What the task asks: Copy every record exactly, leaving the pictures out.

Information:
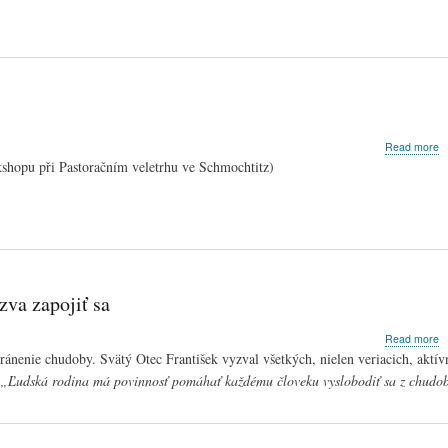
a
Read more
P
hopu při Pastoračním veletrhu ve Schmochtitz)
ú
n
t
„
va zapojiť sa
a
Read more
M
nenie chudoby. Svätý Otec František vyzval všetkých, nielen veriacich, aktívn
d
„Ľudská rodina má povinnosť pomáhať každému človeku vyslobodiť sa z chudo
z
o
c
a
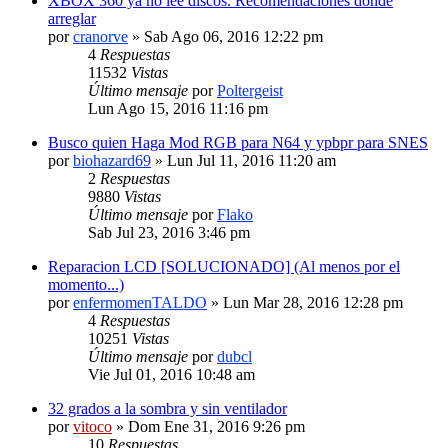
XBOX 360 ya no lee discos. Recomendaciones donde
arreglar
por
cranorve
» Sab Ago 06, 2016 12:22 pm
4
Respuestas
11532
Vistas
Último mensaje
por
Poltergeist
Lun Ago 15, 2016 11:16 pm
Busco quien Haga Mod RGB para N64 y ypbpr para SNES
por
biohazard69
» Lun Jul 11, 2016 11:20 am
2
Respuestas
9880
Vistas
Último mensaje
por
Flako
Sab Jul 23, 2016 3:46 pm
Reparacion LCD [SOLUCIONADO] (Al menos por el
momento...)
por
enfermomenTALDO
» Lun Mar 28, 2016 12:28 pm
4
Respuestas
10251
Vistas
Último mensaje
por
dubcl
Vie Jul 01, 2016 10:48 am
32 grados a la sombra y sin ventilador
por
vitoco
» Dom Ene 31, 2016 9:26 pm
10
Respuestas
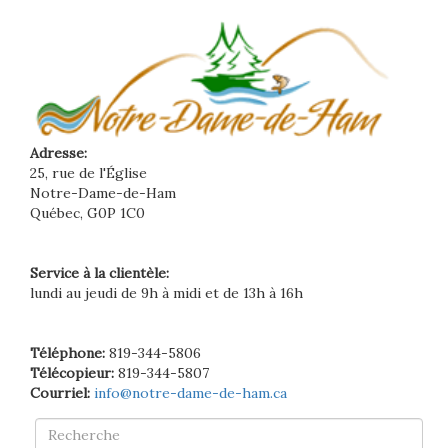
Adresse:
25, rue de l'Église
Notre-Dame-de-Ham
Québec, G0P 1C0
Service à la clientèle:
lundi au jeudi de 9h à midi et de 13h à 16h
Téléphone:
819-344-5806
Télécopieur:
819-344-5807
Courriel:
info@notre-dame-de-ham.ca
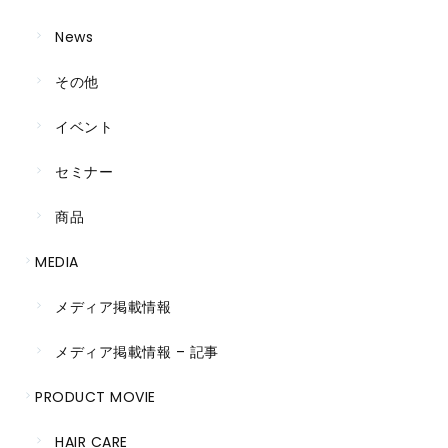
News
その他
イベント
セミナー
商品
MEDIA
メディア掲載情報
メディア掲載情報 – 記事
PRODUCT MOVIE
HAIR CARE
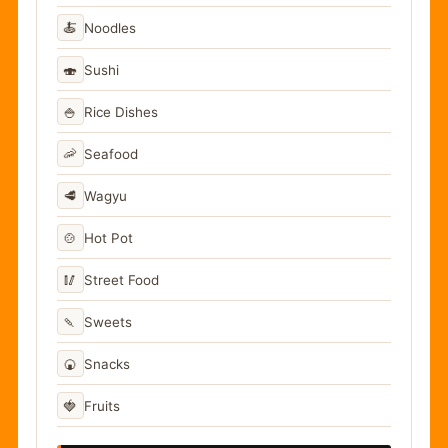
🍝
Noodles
🍣
Sushi
🍚
Rice Dishes
🦐
Seafood
🥩
Wagyu
🍲
Hot Pot
🥢
Street Food
🍡
Sweets
🍘
Snacks
🍓
Fruits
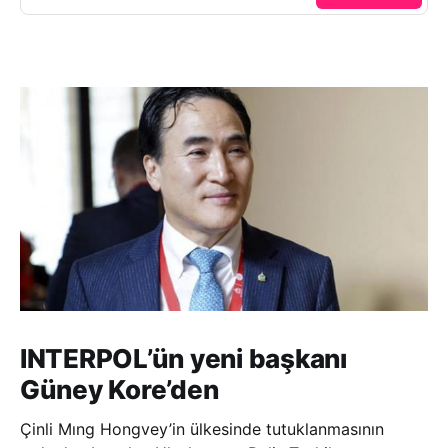
INTERPOL’ün yeni başkanı
Güney Kore’den
Çinli Mıng Hongvey’in ülkesinde tutuklanmasının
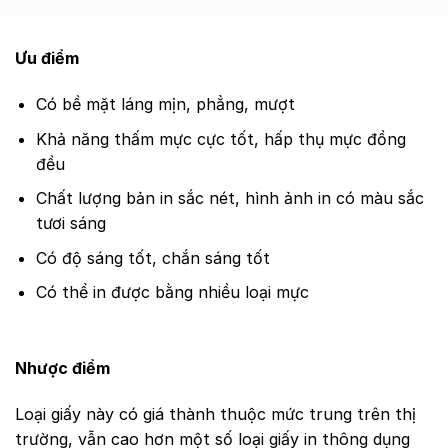
Ưu điểm
Có bề mặt láng mịn, phẳng, mượt
Khả năng thấm mực cực tốt, hấp thụ mực đồng
đều
Chất lượng bản in sắc nét, hình ảnh in có màu sắc
tươi sáng
Có độ sáng tốt, chắn sáng tốt
Có thể in được bằng nhiều loại mực
Nhược điểm
Loại giấy này có giá thành thuộc mức trung trên thị
trường, vẫn cao hơn một số loại giấy in thông dụng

Result of the task:
a
Read more
P
hopu při Pastoračním veletrhu ve Schmochtitz)
ú
n
t
„
va zapojiť sa
a
Read more
M
nenie chudoby. Svätý Otec František vyzval všetkých, nielen veriacich, aktívn
d
„Ľudská rodina má povinnosť pomáhať každému človeku vyslobodiť sa z chudo
z
o
c
a
XBOX 360 ya no lee discos. Recomendaciones donde
arreglar
por
cranorve
» Sab Ago 06, 2016 12:22 pm
4
Respuestas
11532
Vistas
Último mensaje
por
Poltergeist
Lun Ago 15, 2016 11:16 pm
Busco quien Haga Mod RGB para N64 y ypbpr para SNES
por
biohazard69
» Lun Jul 11, 2016 11:20 am
2
Respuestas
9880
Vistas
Último mensaje
por
Flako
Sab Jul 23, 2016 3:46 pm
Reparacion LCD [SOLUCIONADO] (Al menos por el
momento...)
por
enfermomenTALDO
» Lun Mar 28, 2016 12:28 pm
4
Respuestas
10251
Vistas
Último mensaje
por
dubcl
Vie Jul 01, 2016 10:48 am
32 grados a la sombra y sin ventilador
por
vitoco
» Dom Ene 31, 2016 9:26 pm
10
Respuestas
Adresse:
25, rue de l'Église
Notre-Dame-de-Ham
Québec, G0P 1C0
Service à la clientèle:
lundi au jeudi de 9h à midi et de 13h à 16h
Téléphone:
819-344-5806
Télécopieur:
819-344-5807
Courriel:
info@notre-dame-de-ham.ca
News
その他
イベント
セミナー
商品
MEDIA
メディア掲載情報
メディア掲載情報 – 記事
PRODUCT MOVIE
HAIR CARE
🍝
Noodles
🍣
Sushi
🍚
Rice Dishes
🦐
Seafood
🥩
Wagyu
🍲
Hot Pot
🥢
Street Food
🍡
Sweets
🍘
Snacks
🍓
Fruits
INTERPOL’ün yeni başkanı
Güney Kore’den
Çinli Mıng Hongvey’in ülkesinde tutuklanmasının
Ưu điểm
Có bề mặt láng mịn, phẳng, mượt
Khả năng thấm mực cực tốt, hấp thụ mực đồng
đều
Chất lượng bản in sắc nét, hình ảnh in có màu sắc
tươi sáng
Có độ sáng tốt, chắn sáng tốt
Có thể in được bằng nhiều loại mực
Nhược điểm
Loại giấy này có giá thành thuộc mức trung trên thị
trường, vẫn cao hơn một số loại giấy in thông dụng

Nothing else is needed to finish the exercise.